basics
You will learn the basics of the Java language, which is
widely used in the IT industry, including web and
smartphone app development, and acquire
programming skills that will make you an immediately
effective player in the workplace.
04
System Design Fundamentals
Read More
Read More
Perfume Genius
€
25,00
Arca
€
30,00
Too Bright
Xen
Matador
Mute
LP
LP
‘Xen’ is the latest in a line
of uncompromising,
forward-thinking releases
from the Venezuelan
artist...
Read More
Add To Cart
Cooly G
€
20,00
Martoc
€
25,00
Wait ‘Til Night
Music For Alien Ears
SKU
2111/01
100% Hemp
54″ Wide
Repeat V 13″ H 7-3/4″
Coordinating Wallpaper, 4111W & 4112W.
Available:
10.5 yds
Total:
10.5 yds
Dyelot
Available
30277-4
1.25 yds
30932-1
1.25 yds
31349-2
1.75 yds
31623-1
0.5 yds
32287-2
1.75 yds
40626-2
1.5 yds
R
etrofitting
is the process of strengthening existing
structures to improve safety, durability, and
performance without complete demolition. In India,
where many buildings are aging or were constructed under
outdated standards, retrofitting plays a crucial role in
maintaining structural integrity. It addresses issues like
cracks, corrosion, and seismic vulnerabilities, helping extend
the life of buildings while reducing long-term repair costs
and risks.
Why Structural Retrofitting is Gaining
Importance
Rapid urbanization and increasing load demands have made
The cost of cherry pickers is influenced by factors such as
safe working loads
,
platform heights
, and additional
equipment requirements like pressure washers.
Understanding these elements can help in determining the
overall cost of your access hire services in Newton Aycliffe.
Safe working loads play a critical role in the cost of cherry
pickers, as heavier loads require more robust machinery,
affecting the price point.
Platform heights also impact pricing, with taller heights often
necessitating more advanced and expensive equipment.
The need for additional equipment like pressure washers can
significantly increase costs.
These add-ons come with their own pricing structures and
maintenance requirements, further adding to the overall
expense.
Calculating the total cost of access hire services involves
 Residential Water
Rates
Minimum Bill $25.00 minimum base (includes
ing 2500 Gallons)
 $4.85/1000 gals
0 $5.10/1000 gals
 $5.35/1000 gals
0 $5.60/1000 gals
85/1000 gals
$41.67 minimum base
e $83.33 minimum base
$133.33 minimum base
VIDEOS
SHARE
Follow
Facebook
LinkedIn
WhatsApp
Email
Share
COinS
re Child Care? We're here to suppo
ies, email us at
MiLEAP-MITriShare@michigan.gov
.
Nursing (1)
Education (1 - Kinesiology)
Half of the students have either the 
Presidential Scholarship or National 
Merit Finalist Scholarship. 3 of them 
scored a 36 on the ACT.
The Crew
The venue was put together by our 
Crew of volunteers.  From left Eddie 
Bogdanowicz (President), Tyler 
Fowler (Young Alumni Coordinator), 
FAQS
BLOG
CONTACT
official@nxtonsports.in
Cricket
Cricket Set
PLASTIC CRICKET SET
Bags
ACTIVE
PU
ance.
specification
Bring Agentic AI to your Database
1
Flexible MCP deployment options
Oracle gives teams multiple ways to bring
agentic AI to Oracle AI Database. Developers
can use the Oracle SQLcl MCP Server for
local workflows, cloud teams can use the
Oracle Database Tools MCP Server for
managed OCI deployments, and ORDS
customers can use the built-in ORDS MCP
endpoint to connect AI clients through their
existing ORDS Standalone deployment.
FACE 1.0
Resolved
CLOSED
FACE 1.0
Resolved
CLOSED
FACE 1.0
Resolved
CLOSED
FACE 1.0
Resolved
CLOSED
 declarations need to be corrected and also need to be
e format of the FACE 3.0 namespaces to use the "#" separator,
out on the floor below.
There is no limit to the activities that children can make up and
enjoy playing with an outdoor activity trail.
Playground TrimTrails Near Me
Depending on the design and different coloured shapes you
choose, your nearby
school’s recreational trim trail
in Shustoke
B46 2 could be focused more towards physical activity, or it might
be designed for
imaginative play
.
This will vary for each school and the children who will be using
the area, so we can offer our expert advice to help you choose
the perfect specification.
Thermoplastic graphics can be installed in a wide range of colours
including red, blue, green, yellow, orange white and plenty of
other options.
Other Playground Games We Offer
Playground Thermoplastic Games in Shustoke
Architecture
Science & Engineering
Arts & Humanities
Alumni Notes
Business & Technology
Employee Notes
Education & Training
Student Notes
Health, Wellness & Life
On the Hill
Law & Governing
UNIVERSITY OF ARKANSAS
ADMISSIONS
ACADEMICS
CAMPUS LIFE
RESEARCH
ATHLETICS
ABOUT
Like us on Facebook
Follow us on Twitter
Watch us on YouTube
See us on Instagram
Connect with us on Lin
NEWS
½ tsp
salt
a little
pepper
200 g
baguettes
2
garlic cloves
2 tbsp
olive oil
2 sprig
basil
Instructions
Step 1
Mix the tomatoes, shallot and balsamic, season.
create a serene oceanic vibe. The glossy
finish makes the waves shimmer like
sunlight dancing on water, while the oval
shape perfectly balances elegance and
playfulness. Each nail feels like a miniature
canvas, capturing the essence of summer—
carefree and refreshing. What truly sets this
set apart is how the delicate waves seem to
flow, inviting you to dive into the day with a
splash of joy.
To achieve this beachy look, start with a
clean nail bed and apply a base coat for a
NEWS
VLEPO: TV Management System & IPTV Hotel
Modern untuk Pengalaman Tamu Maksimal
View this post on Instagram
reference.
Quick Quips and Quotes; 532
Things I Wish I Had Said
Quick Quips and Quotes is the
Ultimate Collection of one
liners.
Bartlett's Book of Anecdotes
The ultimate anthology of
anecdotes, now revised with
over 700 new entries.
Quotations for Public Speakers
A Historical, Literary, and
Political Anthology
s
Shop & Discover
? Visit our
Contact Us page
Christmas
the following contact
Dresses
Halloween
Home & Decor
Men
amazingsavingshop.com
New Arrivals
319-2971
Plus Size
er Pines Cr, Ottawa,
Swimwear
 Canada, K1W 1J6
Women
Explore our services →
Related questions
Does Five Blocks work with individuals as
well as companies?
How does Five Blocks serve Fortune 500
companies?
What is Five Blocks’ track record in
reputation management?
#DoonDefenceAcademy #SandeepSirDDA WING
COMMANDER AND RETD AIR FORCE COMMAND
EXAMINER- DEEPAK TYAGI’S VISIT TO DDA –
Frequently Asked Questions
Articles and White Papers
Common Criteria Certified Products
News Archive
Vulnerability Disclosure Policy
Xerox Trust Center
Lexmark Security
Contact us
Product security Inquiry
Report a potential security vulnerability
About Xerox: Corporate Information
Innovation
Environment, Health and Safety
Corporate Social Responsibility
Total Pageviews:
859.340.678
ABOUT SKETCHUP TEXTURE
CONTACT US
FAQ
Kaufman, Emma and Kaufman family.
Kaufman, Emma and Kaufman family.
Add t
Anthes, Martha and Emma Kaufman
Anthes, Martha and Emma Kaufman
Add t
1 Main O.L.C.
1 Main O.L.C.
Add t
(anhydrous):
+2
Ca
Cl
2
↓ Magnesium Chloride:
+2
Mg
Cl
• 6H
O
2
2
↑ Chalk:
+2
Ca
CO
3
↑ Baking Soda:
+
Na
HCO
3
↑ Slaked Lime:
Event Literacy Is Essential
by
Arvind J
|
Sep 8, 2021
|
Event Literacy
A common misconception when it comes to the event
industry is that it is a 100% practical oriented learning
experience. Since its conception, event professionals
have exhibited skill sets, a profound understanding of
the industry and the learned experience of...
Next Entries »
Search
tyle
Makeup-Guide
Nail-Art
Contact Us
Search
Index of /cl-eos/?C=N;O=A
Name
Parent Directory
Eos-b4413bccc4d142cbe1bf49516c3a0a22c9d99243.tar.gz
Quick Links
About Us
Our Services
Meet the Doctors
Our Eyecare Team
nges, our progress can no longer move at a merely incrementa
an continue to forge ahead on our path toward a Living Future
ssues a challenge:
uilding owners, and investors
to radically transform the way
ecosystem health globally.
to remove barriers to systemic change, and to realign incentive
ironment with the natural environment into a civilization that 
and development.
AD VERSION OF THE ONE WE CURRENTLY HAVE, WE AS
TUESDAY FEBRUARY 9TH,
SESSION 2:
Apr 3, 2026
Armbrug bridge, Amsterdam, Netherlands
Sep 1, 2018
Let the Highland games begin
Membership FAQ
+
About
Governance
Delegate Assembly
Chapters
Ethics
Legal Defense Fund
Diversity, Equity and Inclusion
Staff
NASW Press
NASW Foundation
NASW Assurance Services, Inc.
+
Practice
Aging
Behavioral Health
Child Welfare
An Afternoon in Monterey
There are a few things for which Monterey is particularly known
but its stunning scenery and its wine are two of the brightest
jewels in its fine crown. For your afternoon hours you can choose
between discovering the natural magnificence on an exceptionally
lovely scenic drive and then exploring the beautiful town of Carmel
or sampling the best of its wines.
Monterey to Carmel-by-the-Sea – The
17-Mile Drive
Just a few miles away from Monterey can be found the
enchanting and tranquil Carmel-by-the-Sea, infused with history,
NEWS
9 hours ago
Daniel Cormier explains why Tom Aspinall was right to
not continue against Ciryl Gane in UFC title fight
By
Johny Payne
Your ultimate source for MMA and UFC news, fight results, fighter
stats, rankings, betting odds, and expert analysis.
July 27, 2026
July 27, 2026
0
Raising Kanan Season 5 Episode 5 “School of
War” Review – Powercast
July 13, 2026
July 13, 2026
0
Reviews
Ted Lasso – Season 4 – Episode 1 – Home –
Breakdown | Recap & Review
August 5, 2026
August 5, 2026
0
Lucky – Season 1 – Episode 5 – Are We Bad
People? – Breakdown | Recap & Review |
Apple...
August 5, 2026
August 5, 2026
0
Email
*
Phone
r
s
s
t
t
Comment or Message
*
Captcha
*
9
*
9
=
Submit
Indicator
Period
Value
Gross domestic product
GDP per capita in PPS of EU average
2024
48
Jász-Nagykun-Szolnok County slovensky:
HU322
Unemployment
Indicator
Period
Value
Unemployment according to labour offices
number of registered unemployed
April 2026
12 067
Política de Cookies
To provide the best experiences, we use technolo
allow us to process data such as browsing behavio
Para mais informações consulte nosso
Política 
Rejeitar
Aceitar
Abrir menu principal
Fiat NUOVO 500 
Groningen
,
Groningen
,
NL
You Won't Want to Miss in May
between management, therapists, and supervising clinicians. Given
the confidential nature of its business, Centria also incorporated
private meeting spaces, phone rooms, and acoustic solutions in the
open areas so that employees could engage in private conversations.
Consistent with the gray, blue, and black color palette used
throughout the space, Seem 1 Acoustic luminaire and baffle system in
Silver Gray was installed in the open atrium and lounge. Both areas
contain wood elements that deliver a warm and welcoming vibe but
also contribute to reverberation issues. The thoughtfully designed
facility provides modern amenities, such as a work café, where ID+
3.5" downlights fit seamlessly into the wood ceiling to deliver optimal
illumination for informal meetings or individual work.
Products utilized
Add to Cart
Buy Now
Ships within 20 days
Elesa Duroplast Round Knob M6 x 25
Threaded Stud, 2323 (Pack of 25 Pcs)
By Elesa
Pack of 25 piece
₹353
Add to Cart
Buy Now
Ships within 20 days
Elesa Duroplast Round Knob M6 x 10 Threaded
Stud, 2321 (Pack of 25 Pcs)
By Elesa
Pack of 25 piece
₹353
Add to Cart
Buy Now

☆ ☆ ☆

Find the line with "GDP per capita in PPS of EU average" in the material above. Reproduce it and each line after it up to and including the line with "the confidential nature".

- **Result**
GDP per capita in PPS of EU average
2024
48
Jász-Nagykun-Szolnok County slovensky:
HU322
Unemployment
Indicator
Period
Value
Unemployment according to labour offices
number of registered unemployed
April 2026
12 067
Política de Cookies
To provide the best experiences, we use technolo
allow us to process data such as browsing behavio
Para mais informações consulte nosso
Política 
Rejeitar
Aceitar
Abrir menu principal
Fiat NUOVO 500 
Groningen
,
Groningen
,
NL
You Won't Want to Miss in May
between management, therapists, and supervising clinicians. Given
the confidential nature of its business, Centria also incorporated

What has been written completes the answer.